Meta-analyses of prospective cohort studies show that OSA patients, similarly to atrial fibrillation patients, are more likely to suffer from stroke [911, 24]. Moreover, sleep-disordered breathing is a predictor of all-cause mortality and recurrent vascular events following stroke [25]. In our study, like in the previous observations, the occurrence of OSA was associated with older age and obesity. These two risk factors are associated not only with the occurrence of OSA but also the promotion of atrial fibrillation in the general population [2, 26, 27]. There is a blurred line between concepts that OSA promotes atrial fibrillation, atrial fibrillation contributes to OSA development, or both conditions are caused by other common risk factors [8]. Nevertheless, cardiovascular risk, including stroke risk, is altered additively by both diseases.

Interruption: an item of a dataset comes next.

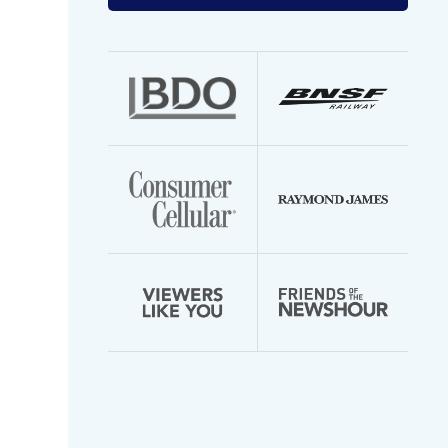
your
email
address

The concept of adding OSA as a stroke risk factor to the CHADS2 has been previously proposed by Yazdan-Ashoori and Baranchuk [28], but literature lacked evidence from trials that were designed to support the thesis. It was proposed to include OSA in the CHADS2 score by allocating 1 point for OSA, and as the authors said, to rename the score CHADSS2 by adding an extra “S” for sleep apnea. The design of the present trial also does not provide an answer if OSA is an independent risk factor for future stroke and/or mortality in this group of patients, but it highlights two problems. First of all, in our study, OSA patients had higher CHADS2 and CHA2DS2-VASc scores even irrespectively of age group. This is caused by higher morbidity rates and worse general risk profile in this group of patients. Second of all, OSA is a strong stroke risk factor. Patients afflicted with OSA already are at higher risk of stroke when we do not incorporate OSA as an additional factor in the risk prediction model; it is possible that we can oversee some OSA patients with low CHADS2 and CHA2DS2-VASc scores who would benefit from anticoagulation therapy.

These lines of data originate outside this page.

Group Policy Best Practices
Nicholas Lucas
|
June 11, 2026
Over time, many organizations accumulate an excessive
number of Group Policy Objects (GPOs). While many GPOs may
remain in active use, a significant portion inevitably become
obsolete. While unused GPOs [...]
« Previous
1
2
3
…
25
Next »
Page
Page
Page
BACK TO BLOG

The newest data show that in spite of the current guidelines, many patients with atrial fibrillation in whom anticoagulation is required do not receive proper treatment in many European countries [29, 30]. In many cases, patients with atrial fibrillation are undertreated, and many of the strokes associated with OSA could have been avoided by proper risk assessment and more aggressive treatment. Some authors even propose for active screening for atrial fibrillation in all OSA patients, saying that in this high-risk group, this kind of intervention would benefit in stroke rate reduction [31]. OSA screening is easy and widely applicable, while confirmation of the diagnosis with polygraphy or polysomnography becomes more accessible.

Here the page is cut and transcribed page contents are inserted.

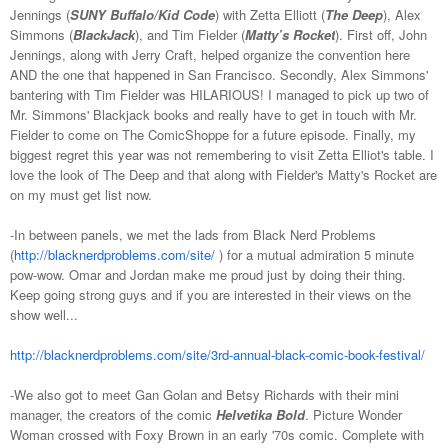
Jennings (
SUNY Buffalo/Kid Code
) with Zetta Elliott (
The Deep
), Alex
Simmons (
BlackJack
), and Tim Fielder (
Matty’s Rocket
). First off, John
Jennings, along with Jerry Craft, helped organize the convention here
AND the one that happened in San Francisco. Secondly, Alex Simmons'
bantering with Tim Fielder was HILARIOUS! I managed to pick up two of
Mr. Simmons' Blackjack books and really have to get in touch with Mr.
Fielder to come on The ComicShoppe for a future episode. Finally, my
biggest regret this year was not remembering to visit Zetta Elliot's table. I
love the look of The Deep and that along with Fielder's Matty's Rocket are
on my must get list now.
-In between panels, we met the lads from Black Nerd Problems
(
http://blacknerdproblems.com/site/
) for a mutual admiration 5 minute
pow-wow. Omar and Jordan make me proud just by doing their thing.
Keep going strong guys and if you are interested in their views on the
show well...
http://blacknerdproblems.com/site/3rd-annual-black-comic-book-festival/
-We also got to meet Gan Golan and Betsy Richards with their mini
manager, the creators of the comic
Helvetika Bold
. Picture Wonder
Woman crossed with Foxy Brown in an early '70s comic. Complete with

In conclusion, OSA was highly prevalent in atrial fibrillation patients. Patients with OSA have higher CHADS2 and CHA2DS2-VASc scores. Mean CHADS2 and CHA2DS2-VASc scores rise with OSA severity assessed by AHI. OSA can be a predictor of higher stroke risk in atrial fibrillation patients. All atrial fibrillation patients with OSA should be monitored more carefully for stroke risk factors and promptly introduced with anticoagulation therapy if needed. Further studies are needed to decide if OSA carries a risk beyond its most often comorbidities incorporated in the CHADS2 and CHA2DS2-VASc scores and if it should be included in the risk prediction schemes.